OTTAWA -- Problems with money management on reserves stretches far beyond the bounds of the remote community of Attawapiskat. In Manitoba, 42 First Nations communities are under some kind of government oversight because of serious problems with how they account for their finances.
Nationwide, of the 615 bands across Canada, 157 are currently considered as having defaulted on their financial obligations, according to a list on the website of Aboriginal Affairs and Northern Development Canada.
The issue is far bigger than paperwork, said Grand Chief Derek Nepinak of the Assembly of Manitoba Chiefs.
"Accounting and standards applied to First Nations communities are entirely political, arbitrary and manipulated to meet government objectives of containing and assimilating us while the vast wealth of our ancestral lands is exploited," Nepinak said in a statement.

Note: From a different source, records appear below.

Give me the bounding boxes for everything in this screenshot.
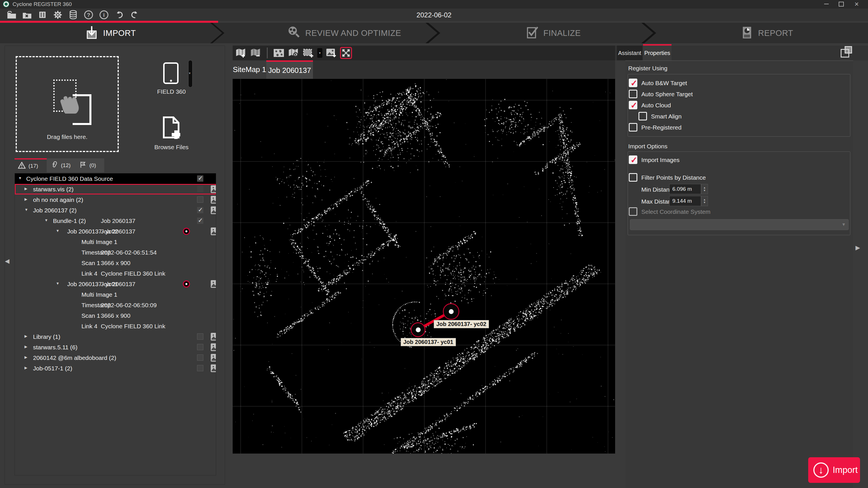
tree-row-checkbox[interactable] [197, 344, 203, 350]
paperclip-icon [51, 161, 58, 170]
sitemap-remove-icon[interactable] [250, 47, 262, 59]
tree-row[interactable]: ▼ Job 2060137- yc02 Job 2060137 [15, 226, 216, 237]
tab-assistant[interactable]: Assistant [617, 45, 643, 60]
image-thumbnail-icon[interactable] [211, 206, 216, 214]
tree-row[interactable]: ▼ Cyclone FIELD 360 Data Source [15, 173, 216, 184]
image-download-icon[interactable] [325, 47, 337, 59]
sitemap-location-icon[interactable] [288, 47, 300, 59]
tree-caret-icon[interactable]: ▶ [25, 365, 27, 370]
tree-row[interactable]: Multi Image 1 [15, 289, 216, 300]
auto-cloud-checkbox[interactable] [629, 101, 637, 109]
tree-row[interactable]: ▶ Job-0517-1 (2) [15, 363, 216, 373]
tree-row[interactable]: ▼ Bundle-1 (2) Job 2060137 [15, 216, 216, 226]
tree-row[interactable]: ▼ Job 2060137 (2) [15, 205, 216, 216]
filter-points-checkbox[interactable] [629, 173, 637, 182]
tree-row[interactable]: ▶ 2060142 @6m albedoboard (2) [15, 353, 216, 363]
image-thumbnail-icon[interactable] [211, 344, 216, 351]
tree-caret-icon[interactable]: ▶ [25, 355, 27, 359]
scan-marker-yc01[interactable] [411, 322, 426, 337]
tab-properties[interactable]: Properties [643, 44, 672, 60]
tree-row[interactable]: ▶ starwars.vis (2) [15, 184, 216, 194]
tool-dropdown-icon[interactable]: ▾ [317, 48, 322, 58]
tree-row-value: 3666 x 900 [101, 312, 130, 319]
tree-row-checkbox[interactable] [197, 218, 203, 224]
tree-row[interactable]: Link 4 Cyclone FIELD 360 Link [15, 268, 216, 279]
magnifier-points-icon [287, 26, 301, 40]
coordinate-system-dropdown[interactable] [630, 219, 849, 230]
tree-row-checkbox[interactable] [197, 175, 203, 182]
tree-caret-icon[interactable]: ▶ [25, 334, 27, 338]
collapse-left-panel-arrow[interactable]: ◀ [5, 258, 9, 264]
tree-caret-icon[interactable]: ▶ [25, 345, 27, 349]
link-visibility-icon[interactable] [340, 47, 352, 59]
browse-files-label[interactable]: Browse Files [146, 144, 197, 151]
image-thumbnail-icon[interactable] [211, 227, 216, 235]
sitemap-add-icon[interactable] [235, 47, 247, 59]
tree-caret-icon[interactable]: ▼ [56, 229, 60, 233]
tab-attachments[interactable]: (12) [47, 158, 75, 172]
tree-row[interactable]: Link 4 Cyclone FIELD 360 Link [15, 321, 216, 331]
tree-row-checkbox[interactable] [197, 196, 203, 203]
pre-registered-checkbox[interactable] [629, 123, 637, 132]
step-import[interactable]: IMPORT [0, 23, 222, 43]
browse-files-icon[interactable] [161, 116, 181, 143]
tree-row-label: Scan 1 [82, 312, 100, 319]
detach-panel-icon[interactable] [841, 46, 852, 58]
min-distance-input[interactable]: 6.096 m [669, 184, 701, 194]
min-distance-stepper[interactable]: ▲▼ [701, 184, 708, 194]
step-report[interactable]: REPORT [644, 23, 868, 43]
select-area-add-icon[interactable] [303, 47, 314, 59]
image-thumbnail-icon[interactable] [211, 196, 216, 203]
image-thumbnail-icon[interactable] [211, 280, 216, 288]
tree-row-checkbox[interactable] [197, 365, 203, 371]
image-thumbnail-icon[interactable] [211, 333, 216, 340]
tree-row[interactable]: ▶ Library (1) [15, 331, 216, 342]
tree-row[interactable]: ▼ Job 2060137- yc01 Job 2060137 [15, 279, 216, 289]
image-thumbnail-icon[interactable] [211, 364, 216, 372]
tree-row[interactable]: Scan 1 3666 x 900 [15, 258, 216, 268]
tree-caret-icon[interactable]: ▶ [25, 197, 27, 201]
tree-row[interactable]: Multi Image 1 [15, 237, 216, 247]
tab-job-2060137[interactable]: Job 2060137 [266, 60, 313, 79]
minimize-button[interactable] [820, 0, 833, 8]
tree-row[interactable]: ▶ oh no not again (2) [15, 194, 216, 205]
auto-sphere-target-checkbox[interactable] [629, 90, 637, 98]
point-cloud-canvas [232, 79, 615, 454]
tab-sitemap-1[interactable]: SiteMap 1 [232, 60, 266, 79]
tab-bundles[interactable]: (0) [75, 158, 102, 172]
field360-device-icon[interactable] [163, 62, 179, 84]
world-map-icon[interactable] [273, 47, 285, 59]
tree-row[interactable]: Scan 1 3666 x 900 [15, 310, 216, 321]
tree-row-checkbox[interactable] [197, 207, 203, 213]
tree-caret-icon[interactable]: ▼ [18, 176, 22, 180]
tree-row-checkbox[interactable] [197, 186, 203, 192]
expand-right-panel-arrow[interactable]: ▶ [856, 244, 860, 251]
tree-caret-icon[interactable]: ▶ [25, 187, 27, 191]
tree-row-checkbox[interactable] [197, 333, 203, 340]
auto-bw-target-checkbox[interactable] [629, 78, 637, 87]
close-button[interactable]: × [850, 0, 863, 8]
maximize-button[interactable] [835, 0, 847, 8]
select-coordinate-system-checkbox[interactable] [629, 207, 637, 216]
scan-marker-yc02[interactable] [443, 303, 459, 320]
tree-row[interactable]: Timestamp 2022-06-02-06:50:09 [15, 300, 216, 310]
image-thumbnail-icon[interactable] [211, 185, 216, 193]
tree-caret-icon[interactable]: ▼ [56, 281, 60, 286]
field360-slider[interactable] [188, 60, 192, 88]
tree-caret-icon[interactable]: ▼ [44, 218, 48, 222]
import-images-checkbox[interactable] [629, 156, 637, 164]
tree-caret-icon[interactable]: ▼ [25, 207, 28, 212]
tree-row-checkbox[interactable] [197, 355, 203, 361]
max-distance-stepper[interactable]: ▲▼ [701, 196, 708, 206]
image-thumbnail-icon[interactable] [211, 354, 216, 362]
step-finalize[interactable]: FINALIZE [428, 23, 653, 43]
drop-zone[interactable]: Drag files here. [16, 56, 119, 152]
smart-align-checkbox[interactable] [639, 112, 647, 121]
step-review-and-optimize[interactable]: REVIEW AND OPTIMIZE [212, 23, 437, 43]
tab-issues[interactable]: (17) [14, 158, 47, 172]
tree-row[interactable]: ▶ starwars.5.11 (6) [15, 342, 216, 353]
tree-row[interactable]: Timestamp 2022-06-02-06:51:54 [15, 247, 216, 258]
import-button[interactable]: ↓ Import [808, 457, 860, 483]
point-cloud-viewport[interactable]: Job 2060137- yc02 Job 2060137- yc01 [232, 79, 615, 454]
max-distance-input[interactable]: 9.144 m [669, 196, 701, 206]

Eighty reserves throughout Canada are working in tandem with Ottawa to put in place a plan to get out of the financial doghouse, 63 have enlisted the services of an outside agency and 14 of the most dire cases have had their finances taken over altogether.
A band is thrown into default if it meets certain criteria laid out by the federal government, which can include a belief on the part of the minister the health, safety or welfare of the community is at risk of being compromised.
Of the 157 bands listed, some have well-documented financial -- and, in some cases, criminal -- problems related to their money.
For others, the reasons they're on the list aren't immediately apparent.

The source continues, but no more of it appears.